Re: [CSS21] response to issue 115 (and 44) from Bert Bos on 2004-02-23 (www-style@w3.org from February 2004)

From: Bert Bos <bert@w3.org>
Date: Mon, 23 Feb 2004 02:13:17 +0100
To: "WWW Style" <www-style@w3.org>
Message-ID: <16441.21421.418687.467467@lanalana.inria.fr>
Bjoern Hoehrmann writes:
> * Bert Bos wrote:
> >So, if we assume that we can change the browsers in time, what do we
> >want in CSS3? I'd say this:
> >
> > 1) Trust the HTTP header (or similar out-of-band information in other
> >    protocols). If the file then appears to start with a U+FEFF
> >    character, ignore it. If there is a @charset at the start or after
> >    that U+FEFF, ignore it. Otherwise, start parsing at the first
> >    character.
> 
> I think this is wrong (0xhh refers to octet hh), suppose you have
> 
>   Content-Type: text/css;charset=MacThai
> 
>   0xDB p { color: white }
> 
> This is currently equivalent to
> 
>   \00FEFF p { color: white }

Is 0xDB in MacThai a "zero-width no-break space," or rather a U+2060
"word joiner"? I think Unicode recommends against using zero-width
no-break space for anything else than a BOM.

But apart from that, I agree that my text can be misread. Replace it
with something like: "If the file then starts with the BOM for that
encoding, [...]." The concept of BOM only exists in the two
"pseudo-encodings" UTF-32 and UTF-16, and, strangely enough, in UTF-8
and UTF-7. In any other encoding, a zero-width no-break space is just
that, a zero-width no break space. So that takes care of MacThai.

> It should also be pointed out, that (at least for HTTP and MIME)
> explicit information in the header is required, otherwise processors
> would never read a BOM or @charset because the encoding already has been
> determined as ISO-8859-1 (HTTP) or US-ASCII (MIME) (and in fact, a
> processor that chooses to adhere to CSS must violate HTTP/MIME...)

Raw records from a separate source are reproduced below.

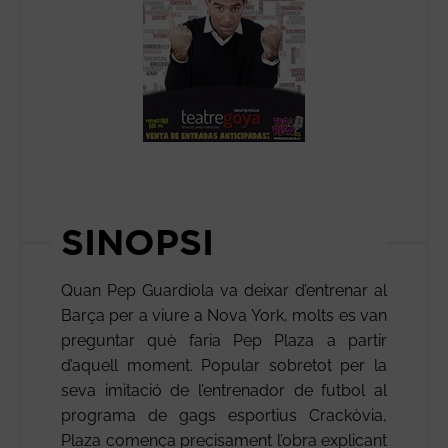
SINOPSI
Quan Pep Guardiola va deixar d’entrenar al
Barça per a viure a Nova York, molts es van
preguntar què faria Pep Plaza a partir
d’aquell moment. Popular sobretot per la
seva imitació de l’entrenador de futbol al
programa de gags esportius Crackòvia,
Plaza comença precisament l’obra explicant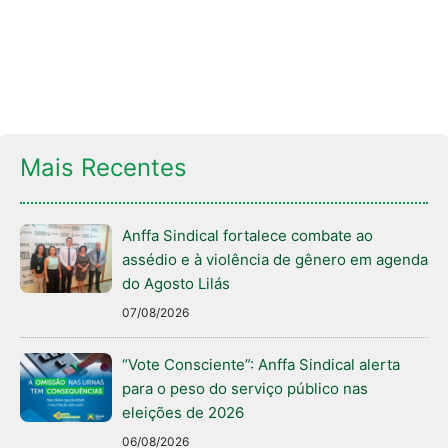
Mais Recentes
Anffa Sindical fortalece combate ao
assédio e à violência de gênero em agenda
do Agosto Lilás
07/08/2026
“Vote Consciente”: Anffa Sindical alerta
para o peso do serviço público nas
eleições de 2026
06/08/2026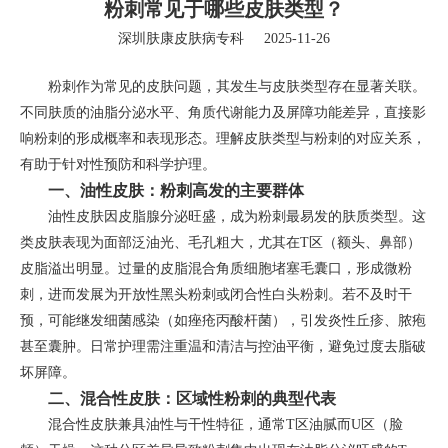
粉刺常见于哪些皮肤类型？
深圳肤康皮肤病专科
2025-11-26
粉刺作为常见的皮肤问题，其发生与皮肤类型存在显著关联。
不同肤质的油脂分泌水平、角质代谢能力及屏障功能差异，直接影
响粉刺的形成概率和表现形态。理解皮肤类型与粉刺的对应关系，
有助于针对性预防和科学护理。
一、油性皮肤：粉刺高发的主要群体
油性皮肤因皮脂腺分泌旺盛，成为粉刺最易发的肤质类型。这
类皮肤表现为面部泛油光、毛孔粗大，尤其在T区（额头、鼻部）
皮脂溢出明显。过量的皮脂混合角质细胞堵塞毛囊口，形成微粉
刺，进而发展为开放性黑头粉刺或闭合性白头粉刺。若不及时干
预，可能继发细菌感染（如痤疮丙酸杆菌），引发炎性丘疹、脓疱
甚至囊肿。日常护理需注重温和清洁与控油平衡，避免过度去脂破
坏屏障。
二、混合性皮肤：区域性粉刺的典型代表
混合性皮肤兼具油性与干性特征，通常T区油腻而U区（脸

Well, HTML already set the precedent to explicitly contradict HTTP. I
think CSS will have to side with HTML on this one: in the absence of
info in the HTTP headers, don't assume iso-8859-1, but use
auto-detection.


> 
> >But what about CSS 2.1? 
> >
> >If we use the above in CSS 2.1 also, the question becomes if we will
> >have two implementations in the next few months. Because for CSS 2.1
> >to make any sense, it should become a Recommendation soon, say before
> >October. Otherwise we might as well skip it and wait for CSS3.
> 
> IMO, this is not acceptable, CSS 2.1 and CSS 3.0 must use the same rules
> for, after all, the same thing. Maybe I can live with the same rules but
> different requirement levels, say, processors are STRONGLY RECOMMENDED
> to do this and will be required in CSS 3.0; though I consider such
> tricks of little use for interoperability, it just adds complexity and
> confusion which probably rather reduces interoperability at some point.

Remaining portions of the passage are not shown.